• [Problem to solve] Could you return every record below word for word, leaving out the pictures?

↓

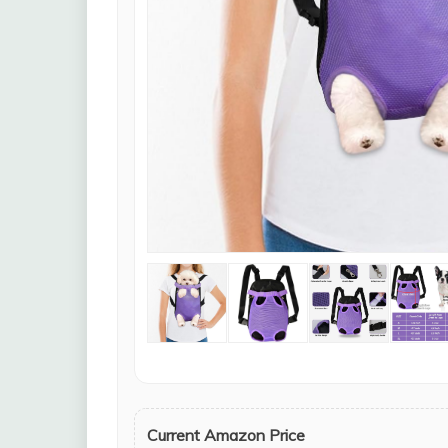
Current Amazon Price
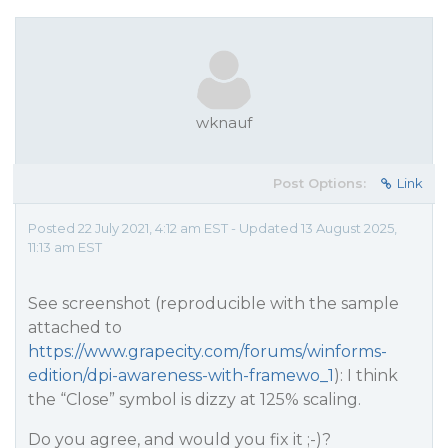
wknauf
Post Options:
Link
Posted 22 July 2021, 4:12 am EST - Updated 13 August 2025,
11:13 am EST
See screenshot (reproducible with the sample
attached to
https://www.grapecity.com/forums/winforms-
edition/dpi-awareness-with-framewo_1
): I think
the “Close” symbol is dizzy at 125% scaling.
Do you agree, and would you fix it ;-)?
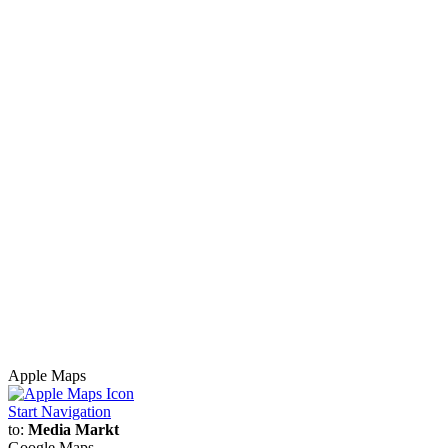
Apple Maps
Start Navigation
to:
Media Markt
Google Maps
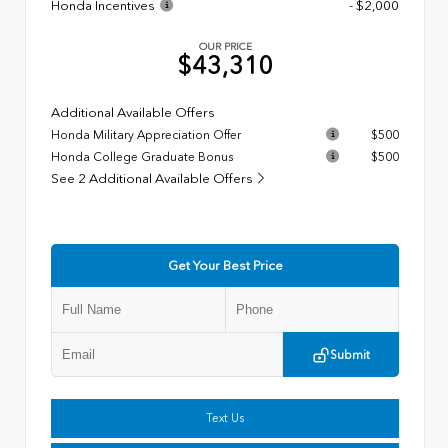
Honda Incentives
- $2,000
OUR PRICE
$43,310
Additional Available Offers
Honda Military Appreciation Offer
$500
Honda College Graduate Bonus
$500
See 2 Additional Available Offers
Get Your Best Price
Submit
Text Us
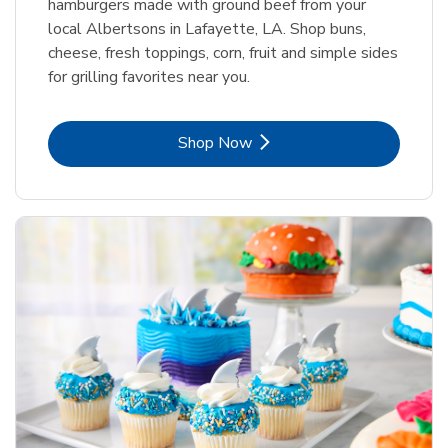
hamburgers made with ground beef from your
local Albertsons in Lafayette, LA. Shop buns,
cheese, fresh toppings, corn, fruit and simple sides
for grilling favorites near you.
Link Opens in New Tab
Shop Now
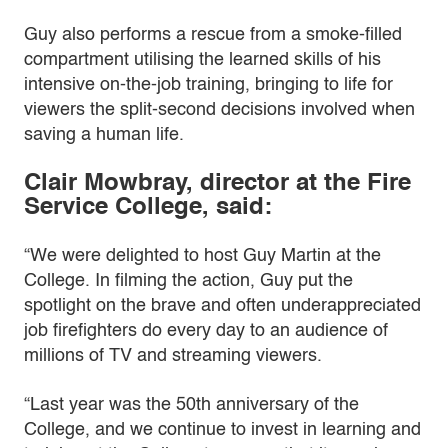
Guy also performs a rescue from a smoke-filled
compartment utilising the learned skills of his
intensive on-the-job training, bringing to life for
viewers the split-second decisions involved when
saving a human life.
Clair Mowbray, director at the Fire
Service College, said:
“We were delighted to host Guy Martin at the
College. In filming the action, Guy put the
spotlight on the brave and often underappreciated
job firefighters do every day to an audience of
millions of TV and streaming viewers.
“Last year was the 50th anniversary of the
College, and we continue to invest in learning and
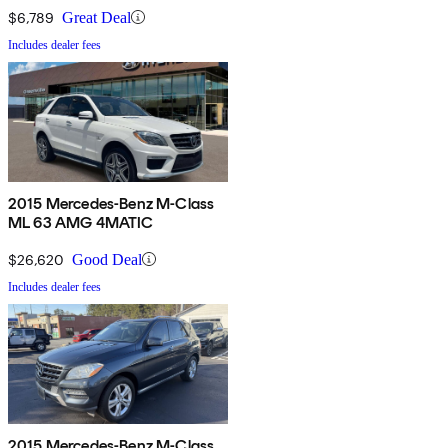
$6,789
Great Deal
Includes dealer fees
2015 Mercedes-Benz M-Class
ML 63 AMG 4MATIC
$26,620
Good Deal
Includes dealer fees
2015 Mercedes-Benz M-Class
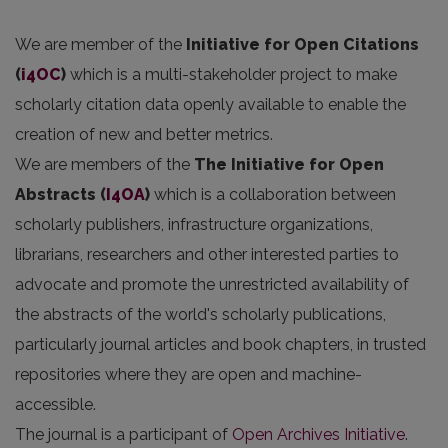
We are member of the
Initiative for Open Citations
(
i4OC
)
which is a multi-stakeholder project to make
scholarly citation data openly available to enable the
creation of new and better metrics.
We are members of the
The Initiative for Open
Abstracts
(
I4OA
)
which is a collaboration between
scholarly publishers, infrastructure organizations,
librarians, researchers and other interested parties to
advocate and promote the unrestricted availability of
the abstracts of the world's scholarly publications,
particularly journal articles and book chapters, in trusted
repositories where they are open and machine-
accessible.
The journal is a participant of
Open Archives Initiative
.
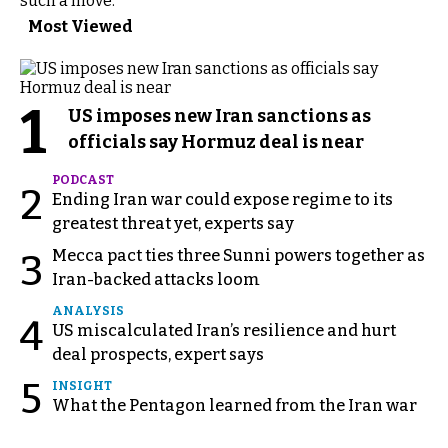
such a move.
Most Viewed
1
US imposes new Iran sanctions as
officials say Hormuz deal is near
PODCAST
2
Ending Iran war could expose regime to its
greatest threat yet, experts say
Mecca pact ties three Sunni powers together as
3
Iran-backed attacks loom
ANALYSIS
4
US miscalculated Iran’s resilience and hurt
deal prospects, expert says
5
INSIGHT
What the Pentagon learned from the Iran war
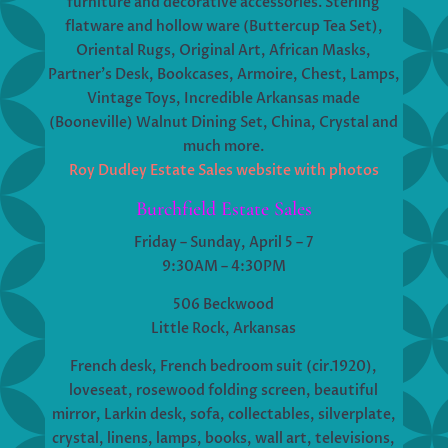
furniture and decorative accessories. Sterling
flatware and hollow ware (Buttercup Tea Set),
Oriental Rugs, Original Art, African Masks,
Partner’s Desk, Bookcases, Armoire, Chest, Lamps,
Vintage Toys, Incredible Arkansas made
(Booneville) Walnut Dining Set, China, Crystal and
much more.
Roy Dudley Estate Sales website with photos
Burchfield Estate Sales
Friday – Sunday, April 5 – 7
9:30AM – 4:30PM
506 Beckwood
Little Rock, Arkansas
French desk, French bedroom suit (cir.1920),
loveseat, rosewood folding screen, beautiful
mirror, Larkin desk, sofa, collectables, silverplate,
crystal, linens, lamps, books, wall art, televisions,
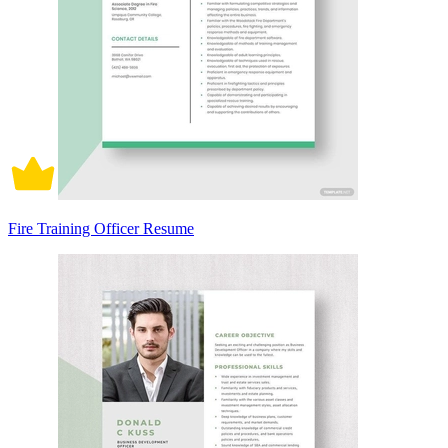
Fire Training Officer Resume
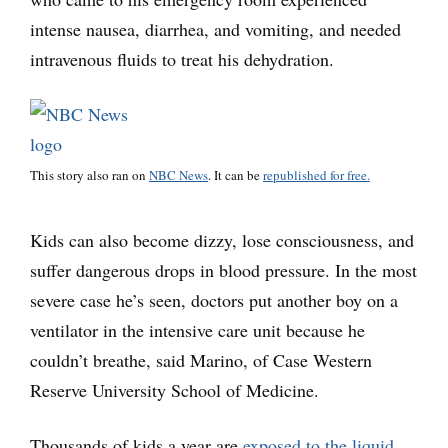
intense nausea, diarrhea, and vomiting, and needed
intravenous fluids to treat his dehydration.
This story also ran on
NBC News
. It can be
republished for free.
Kids can also become dizzy, lose consciousness, and
suffer dangerous drops in blood pressure. In the most
severe case he’s seen, doctors put another boy on a
ventilator in the intensive care unit because he
couldn’t breathe, said Marino, of Case Western
Reserve University School of Medicine.
Thousands of kids a year are
exposed to the liquid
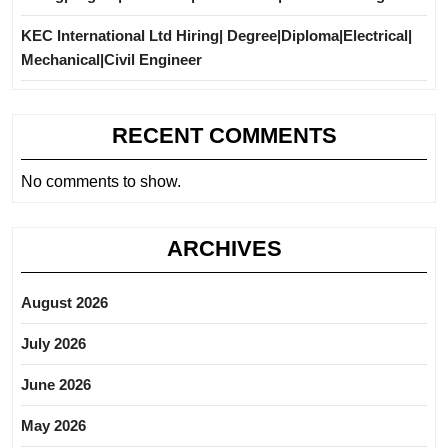
KEC International Ltd Hiring| Degree|Diploma|Electrical|
Mechanical|Civil Engineer
RECENT COMMENTS
No comments to show.
ARCHIVES
August 2026
July 2026
June 2026
May 2026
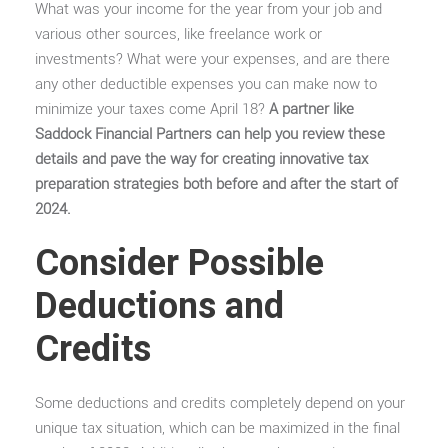
What was your income for the year from your job and
various other sources, like freelance work or
investments? What were your expenses, and are there
any other deductible expenses you can make now to
minimize your taxes come April 18?
A partner like
Saddock Financial Partners can help you review these
details and pave the way for creating innovative tax
preparation strategies both before and after the start of
2024.
Consider Possible
Deductions and
Credits
Some deductions and credits completely depend on your
unique tax situation, which can be maximized in the final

↑

• [Response to the task]
Current Amazon Price
wknauf
Post Options:
Link
Posted 22 July 2021, 4:12 am EST - Updated 13 August 2025,
11:13 am EST
See screenshot (reproducible with the sample
attached to
https://www.grapecity.com/forums/winforms-
edition/dpi-awareness-with-framewo_1
): I think
the “Close” symbol is dizzy at 125% scaling.
Do you agree, and would you fix it ;-)?
Apple Maps
Start Navigation
to:
Media Markt
Google Maps
Honda Incentives
- $2,000
OUR PRICE
$43,310
Additional Available Offers
Honda Military Appreciation Offer
$500
Honda College Graduate Bonus
$500
See 2 Additional Available Offers
Get Your Best Price
Submit
Text Us
hamburgers made with ground beef from your
local Albertsons in Lafayette, LA. Shop buns,
cheese, fresh toppings, corn, fruit and simple sides
for grilling favorites near you.
Link Opens in New Tab
Shop Now
Guy also performs a rescue from a smoke-filled
compartment utilising the learned skills of his
intensive on-the-job training, bringing to life for
viewers the split-second decisions involved when
saving a human life.
Clair Mowbray, director at the Fire
Service College, said:
“We were delighted to host Guy Martin at the
College. In filming the action, Guy put the
spotlight on the brave and often underappreciated
job firefighters do every day to an audience of
millions of TV and streaming viewers.
“Last year was the 50th anniversary of the
College, and we continue to invest in learning and
$6,789
Great Deal
Includes dealer fees
2015 Mercedes-Benz M-Class
ML 63 AMG 4MATIC
$26,620
Good Deal
Includes dealer fees
2015 Mercedes-Benz M-Class
We are member of the
Initiative for Open Citations
(
i4OC
)
which is a multi-stakeholder project to make
scholarly citation data openly available to enable the
creation of new and better metrics.
We are members of the
The Initiative for Open
Abstracts
(
I4OA
)
which is a collaboration between
scholarly publishers, infrastructure organizations,
librarians, researchers and other interested parties to
advocate and promote the unrestricted availability of
the abstracts of the world's scholarly publications,
particularly journal articles and book chapters, in trusted
repositories where they are open and machine-
accessible.
The journal is a participant of
Open Archives Initiative
.
such a move.
Most Viewed
1
US imposes new Iran sanctions as
officials say Hormuz deal is near
PODCAST
2
Ending Iran war could expose regime to its
greatest threat yet, experts say
Mecca pact ties three Sunni powers together as
3
Iran-backed attacks loom
ANALYSIS
4
US miscalculated Iran’s resilience and hurt
deal prospects, expert says
5
INSIGHT
What the Pentagon learned from the Iran war
furniture and decorative accessories. Sterling
flatware and hollow ware (Buttercup Tea Set),
Oriental Rugs, Original Art, African Masks,
Partner’s Desk, Bookcases, Armoire, Chest, Lamps,
Vintage Toys, Incredible Arkansas made
(Booneville) Walnut Dining Set, China, Crystal and
much more.
Roy Dudley Estate Sales website with photos
Burchfield Estate Sales
Friday – Sunday, April 5 – 7
9:30AM – 4:30PM
506 Beckwood
Little Rock, Arkansas
French desk, French bedroom suit (cir.1920),
loveseat, rosewood folding screen, beautiful
mirror, Larkin desk, sofa, collectables, silverplate,
crystal, linens, lamps, books, wall art, televisions,
Fire Training Officer Resume
intense nausea, diarrhea, and vomiting, and needed
intravenous fluids to treat his dehydration.
This story also ran on
NBC News
. It can be
republished for free.
Kids can also become dizzy, lose consciousness, and
suffer dangerous drops in blood pressure. In the most
severe case he’s seen, doctors put another boy on a
ventilator in the intensive care unit because he
couldn’t breathe, said Marino, of Case Western
Reserve University School of Medicine.
Thousands of kids a year are
exposed to the liquid
KEC International Ltd Hiring| Degree|Diploma|Electrical|
Mechanical|Civil Engineer
RECENT COMMENTS
No comments to show.
ARCHIVES
August 2026
July 2026
June 2026
May 2026
What was your income for the year from your job and
various other sources, like freelance work or
investments? What were your expenses, and are there
any other deductible expenses you can make now to
minimize your taxes come April 18?
A partner like
Saddock Financial Partners can help you review these
details and pave the way for creating innovative tax
preparation strategies both before and after the start of
2024.
Consider Possible
Deductions and
Credits
Some deductions and credits completely depend on your
unique tax situation, which can be maximized in the final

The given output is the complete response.